Last week I called up one of my friends about 5 different times. I picked her brain about how to perfect a document I was working on. This weekend I helped the same friend with a website. We traded our skills and talents. We learned from each other.
I know we each have our own professional network, but a lot of times we forget to take a good hard look at what our own personal networks have to offer us. So ask yourself: Who are the people in your personal life you’d like to like to learn from?
Networking is a strategy. Treat it like one.
Introducing yourself and exchanging business cards won’t always give you the desired outcome that you’re looking for. It’s important to establish your plan of networking before attending an event. Never just assume networking for every event is the same.
I love networking; so many opportunities come out of meeting new people! Anytime I’m getting ready to head to an event that I know has the opportunity for some great networking, I always keep three things in mind:
1. Always network with a purpose.
What’s your reason for wanting to network? Is it that you’re hoping for a job offer? Maybe an internship offer? Did you just move into a new area and are looking for things to do and people to hang out with? Are you looking for people in your field of interest to perhaps give you recommendations one day? Once you determine the purpose of your networking you’ll be able to craft a networking plan to help you achieve your goal.
2. Research THEN network.
What type of event is it that you’re going to? Who’s going to be there? What type of career do the people attending have? Is the topic of discussion something you have experience or an interest in? Once you know background information about the event and the people who are attending you’ll be able to prescript conversation topics, look up related current events, bring hard copy information, and know in advance what information you want to share.

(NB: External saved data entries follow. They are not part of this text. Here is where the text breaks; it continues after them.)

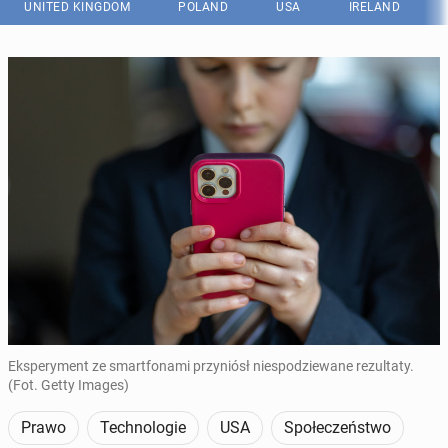
UNITED KINGDOM
POLAND
USA
IRELAND
Eksperyment ze smartfonami przyniósł niespodziewane rezultaty.
(Fot. Getty Images)
Prawo
Technologie
USA
Społeczeństwo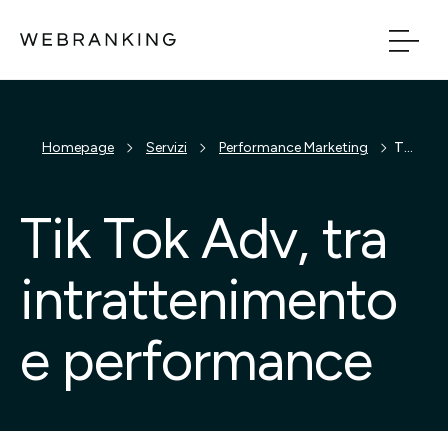
Vai al contenuto principale
Vai al menu di naviga
Build
Homepage
Servizi
Performance Marketing
Tik Tok Adv, tra intrattenimento e performance
Boost
Tik Tok Adv, tra
Bridge
intrattenimento
Tech
e performance
Chi Siamo
Cosa facciamo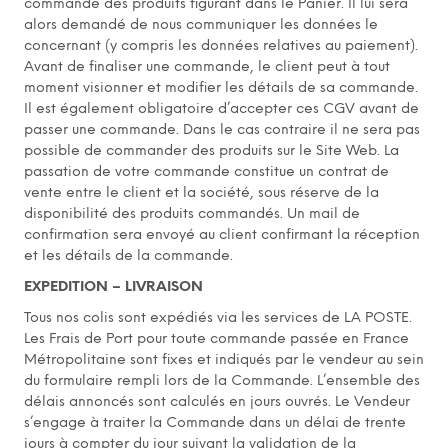
commande des produits figurant dans le Panier. Il lui sera
alors demandé de nous communiquer les données le
concernant (y compris les données relatives au paiement).
Avant de finaliser une commande, le client peut à tout
moment visionner et modifier les détails de sa commande.
Il est également obligatoire d’accepter ces CGV avant de
passer une commande. Dans le cas contraire il ne sera pas
possible de commander des produits sur le Site Web. La
passation de votre commande constitue un contrat de
vente entre le client et la société, sous réserve de la
disponibilité des produits commandés. Un mail de
confirmation sera envoyé au client confirmant la réception
et les détails de la commande.
EXPEDITION – LIVRAISON
Tous nos colis sont expédiés via les services de LA POSTE.
Les Frais de Port pour toute commande passée en France
Métropolitaine sont fixes et indiqués par le vendeur au sein
du formulaire rempli lors de la Commande. L’ensemble des
délais annoncés sont calculés en jours ouvrés. Le Vendeur
s’engage à traiter la Commande dans un délai de trente
jours à compter du jour suivant la validation de la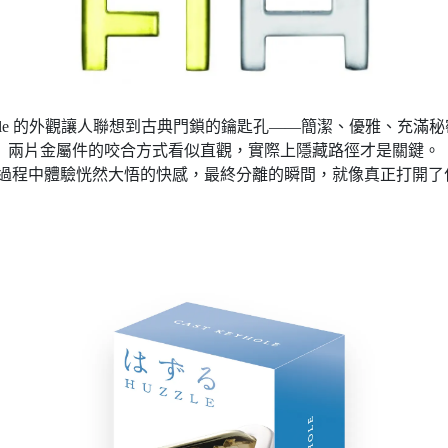
hole 的外觀讓人聯想到古典門鎖的鑰匙孔——簡潔、優雅、充滿
兩片金屬件的咬合方式看似直觀，實際上隱藏路徑才是關鍵。
謎過程中體驗恍然大悟的快感，最終分離的瞬間，就像真正打開了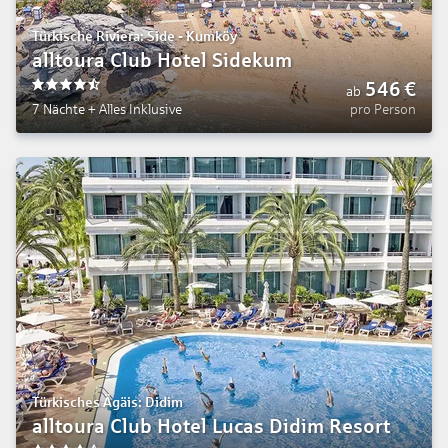
Türkische Riviera: Side - Kumköy
alltoura Club Hotel Sidekum
546
€
ab
4.5
7 Nächte
+
Alles Inklusive
pro Person
Türkisches Ägäis: Didim
alltoura Club Hotel Lucas Didim Resort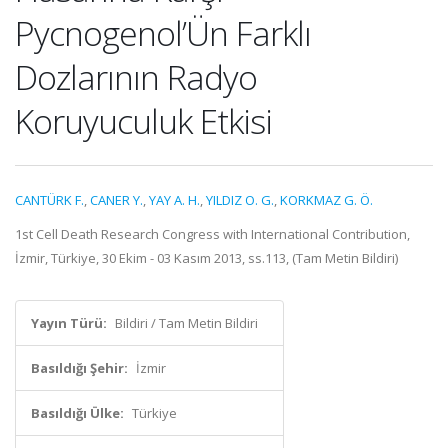
Pycnogenol’Ün Farklı
Dozlarının Radyo
Koruyuculuk Etkisi
CANTÜRK F.
,
CANER Y.
,
YAY A. H.
,
YILDIZ O. G.
,
KORKMAZ G. Ö.
1st Cell Death Research Congress with International Contribution,
İzmir, Türkiye, 30 Ekim - 03 Kasım 2013, ss.113, (Tam Metin Bildiri)
Yayın Türü:
Bildiri / Tam Metin Bildiri
Basıldığı Şehir:
İzmir
Basıldığı Ülke:
Türkiye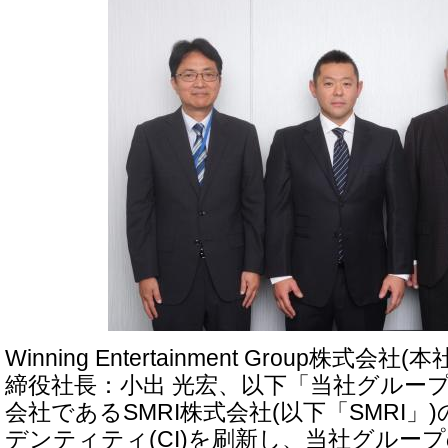
Winning Entertainment Group株式
締役社長：小出 光宏、以下「当社グループ
会社であるSMRI株式会社(以下「SMRI
デンティティ(CI)を刷新し、当社グルー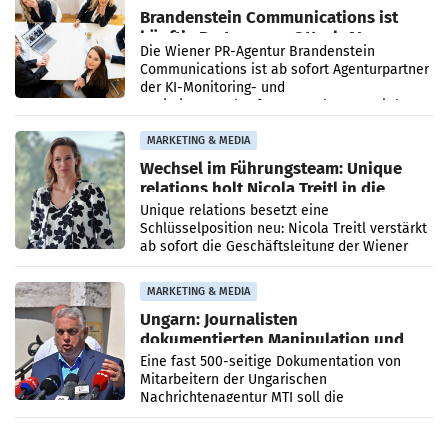
Brandenstein Communications ist
künftig Partner von OtterlyAI
Die Wiener PR-Agentur Brandenstein
Communications ist ab sofort Agenturpartner
der KI-Monitoring- und
Optimierungsplattform OtterlyAI. Damit baut
die Agentur ihr Leistungsportfolio
MARKETING & MEDIA
Wechsel im Führungsteam: Unique
relations holt Nicola Treitl in die
Geschäftsleitung
Unique relations besetzt eine
Schlüsselposition neu: Nicola Treitl verstärkt
ab sofort die Geschäftsleitung der Wiener
PR-Agentur an der Seite von Josef Kalina und
Anna Kalina-Mahr.
MARKETING & MEDIA
Ungarn: Journalisten
dokumentierten Manipulation und
Zensur
Eine fast 500-seitige Dokumentation von
Mitarbeitern der Ungarischen
Nachrichtenagentur MTI soll die
systematische Nachrichten-Manipulation und
Zensur bei der Agentur während der Zeit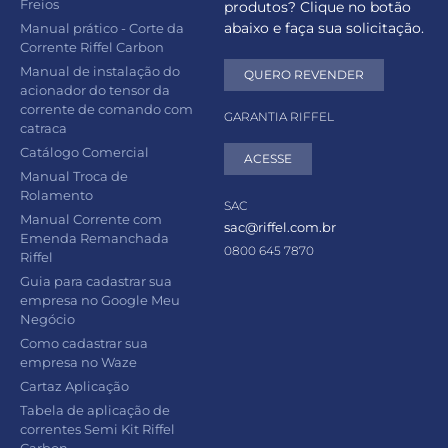
Freios
produtos? Clique no botão
abaixo e faça sua solicitação.
Manual prático - Corte da
Corrente Riffel Carbon
Manual de instalação do
QUERO REVENDER
acionador do tensor da
corrente de comando com
GARANTIA RIFFEL
catraca
Catálogo Comercial
ACESSE
Manual Troca de
Rolamento
SAC
Manual Corrente com
sac@riffel.com.br
Emenda Remanchada
0800 645 7870
Riffel
Guia para cadastrar sua
empresa no Google Meu
Negócio
Como cadastrar sua
empresa no Waze
Cartaz Aplicação
Tabela de aplicação de
correntes Semi Kit Riffel
Carbon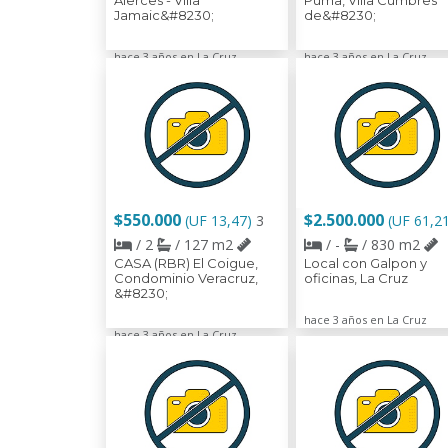
Alerces - Villa
Puma, Villa Cumbres
Jamaic&#8230;
de&#8230;
hace 3 años en La Cruz
hace 3 años en La Cruz
$550.000
$2.500.000
(UF 13,47)
3
(UF 61,2
/ 2
/ 127 m2
/ -
/ 830 m2
CASA (RBR) El Coigue,
Local con Galpon y
Condominio Veracruz,
oficinas, La Cruz
&#8230;
hace 3 años en La Cruz
hace 3 años en La Cruz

3. Make sure your net-worth is actually worth networking.
There’s so much more to networking than who you know and who knows you. It’s more important what people know about you. From past experiences, I refuse to vouch for people unless I know about their work ethics, and I know a lot people who follow the same guideline. It’s great if a lot of people know you, but if the information they know about you isn’t good it’s irrelevant. Always work hard. Don’t just work hard when you think it benefits you. Whether it be a job, internship, school organization, committee, or even your online presence, make sure the information that you’re outputting about yourself is worth knowing.